Seorang pelanggan lama, bersama rekan-rekannya seperti Riko Ginting, Sandro, Boston Siahaan, Erick, Richard Tanudjaya, dan Pak Edi, memaparkan serangkaian pengalaman tidak menyenangkan yang mereka alami. Menurut mereka, persoalan yang muncul bukan hanya satu kejadian, melainkan akumulasi masalah layanan.

1. Musik Terlalu Bising dan Penolakan Staf
Pelanggan mengeluhkan musik yang diputar dengan volume sangat keras “seperti di diskotik.” Saat salah satu dari mereka meminta musik dikecilkan dengan baik-baik, staf justru menjawab “TIDAK BISA,” tanpa upaya memberikan solusi. Sikap ini dinilai mengabaikan kenyamanan pelanggan.
2. Keterlambatan Penyiapan Bola
Keluhan lain muncul terkait keterlambatan staf dalam menyiapkan bola baru setelah permainan selesai. Pelanggan bahkan mengaku sering harus memasang bola sendiri. Menurut mereka, kondisi tersebut bisa diverifikasi melalui rekaman CCTV.
3. Penolakan Saat Lampu Mati di Tengah Permainan
Puncak kekesalan terjadi ketika lampu padam di tengah permainan yang sedang berlangsung. Permintaan pelanggan agar lampu dinyalakan kembali agar permainan bisa dilanjutkan justru dijawab staf dengan “tidak bisa pak.” Situasi ini mengganggu permainan dan merugikan pelanggan yang sudah membayar layanan.
Pakar Hukum Konsumen Angkat Suara
Seorang pakar hukum konsumen yang dihubungi TikamPost menilai, apabila keluhan-keluhan tersebut benar, pengelola 911 Billiard berpotensi kuat melanggar Undang-Undang Nomor 8 Tahun 1999 tentang Perlindungan Konsumen (UUPK).
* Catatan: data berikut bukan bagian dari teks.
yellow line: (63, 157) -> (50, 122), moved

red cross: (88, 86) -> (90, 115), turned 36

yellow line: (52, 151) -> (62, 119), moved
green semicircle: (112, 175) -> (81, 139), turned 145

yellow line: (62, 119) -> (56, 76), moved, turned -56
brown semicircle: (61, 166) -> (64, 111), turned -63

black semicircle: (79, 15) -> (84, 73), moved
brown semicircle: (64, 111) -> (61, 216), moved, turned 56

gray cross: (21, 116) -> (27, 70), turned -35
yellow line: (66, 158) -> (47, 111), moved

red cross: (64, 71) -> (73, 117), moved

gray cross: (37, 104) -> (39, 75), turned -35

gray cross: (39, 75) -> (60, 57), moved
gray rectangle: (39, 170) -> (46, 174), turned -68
Beberapa pasal yang mungkin relevan di antaranya:
Pasal 4 huruf h UUPK: Konsumen berhak mendapat kompensasi atau ganti rugi jika jasa tidak diberikan sebagaimana mestinya.
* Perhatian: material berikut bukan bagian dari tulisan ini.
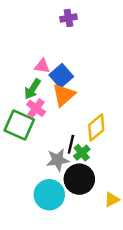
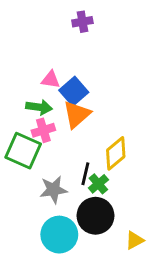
green arrow: (32, 89) -> (39, 107), turned -115
pink cross: (36, 108) -> (43, 130), turned 36
gray star: (58, 160) -> (53, 190), moved

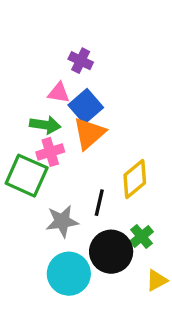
purple cross: (82, 22) -> (81, 61), moved, turned 36
green cross: (98, 184) -> (142, 236), moved

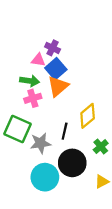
purple cross: (81, 61) -> (53, 48), moved
green square: (27, 176) -> (17, 129), moved
green cross: (142, 236) -> (101, 146), moved

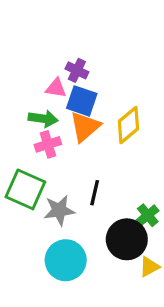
blue square: (56, 69) -> (82, 101), turned -30
yellow diamond: (88, 116) -> (128, 125), moved
black circle: (72, 163) -> (127, 239), moved

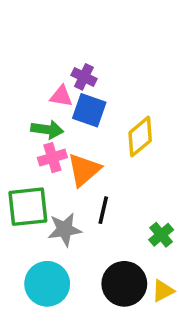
orange triangle: (85, 127) -> (84, 170), moved
green square: (25, 189) -> (28, 207), turned -30
black circle: (127, 239) -> (124, 284), moved
cyan circle: (66, 260) -> (47, 284), moved

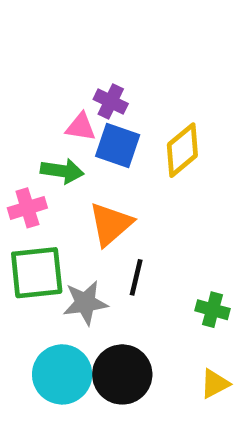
yellow diamond: (140, 137) -> (182, 150), moved
pink cross: (52, 158) -> (27, 208), moved
green cross: (161, 235) -> (212, 310), turned -35
black circle: (124, 284) -> (122, 374), moved

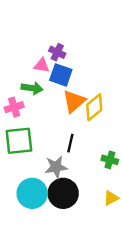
yellow diamond: (182, 150) -> (94, 107), moved
orange triangle: (111, 224) -> (74, 101), moved
gray star: (85, 303) -> (56, 167), moved

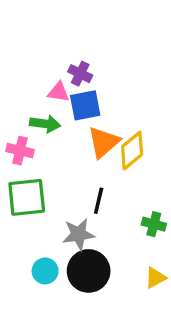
blue square: (61, 75) -> (85, 105), turned -30
pink cross: (14, 107) -> (20, 151), turned 30
cyan circle: (32, 193) -> (45, 271), size x0.6

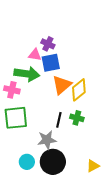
green arrow: (45, 124) -> (27, 74), size x1.4
green cross: (154, 224) -> (77, 118), moved

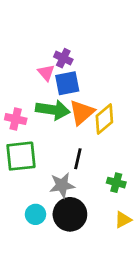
pink triangle: (35, 55) -> (46, 73), turned 40
green arrow: (27, 74) -> (53, 110), moved
green cross: (77, 118) -> (116, 183), moved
Pasal 7 huruf b UUPK: Pelaku usaha wajib memberi informasi yang benar dan jujur, serta memberikan penjelasan terkait penggunaan dan pemeliharaan jasa.
Pasal 7 huruf g UUPK: Pelaku usaha wajib memberi kompensasi atau ganti rugi atas layanan yang tidak sesuai.
Pasal 8 UUPK: Melarang pelaku usaha menyediakan jasa yang tidak memenuhi standar yang dipersyaratkan.
Jika terbukti, ancaman pidana dalam Pasal 62 UUPK dapat dikenakan, berupa penjara paling lama 5 tahun atau denda hingga Rp2 miliar.
Upaya Konfirmasi Ditolak, TikamPost Sangat Menyesalkan
Hingga berita ini diterbitkan, TikamPost telah berulang kali mencoba menghubungi pihak manajemen 911 Billiard melalui WhatsApp, telepon, dan pesan tertulis untuk meminta klarifikasi. Namun, tidak ada satu pun jawaban yang diberikan hingga saat ini.
Pimpinan Redaksi TikamPost, Yasin Kesuma, menyayangkan sikap tidak kooperatif tersebut.
“Konfirmasi sangat penting untuk menjaga keberimbangan sebuah pemberitaan. Kami sudah berusaha menghubungi pihak 911 Billiard berkali-kali, namun tidak mendapat respons. Padahal klarifikasi dari mereka bisa memberikan perspektif yang lebih utuh kepada publik,” tegasnya.
TikamPost Akan Terus Mengawal Kasus Ini
Redaksi akan terus memantau perkembangan dan membuka ruang bagi pihak 911 Billiard apabila suatu waktu bersedia memberikan penjelasan resmi.
Publik kini menunggu, apakah pengelola Billiard 911 akan memberikan klarifikasi dan memperbaiki layanannya, atau memilih tetap bungkam di tengah derasnya keluhan pelanggan.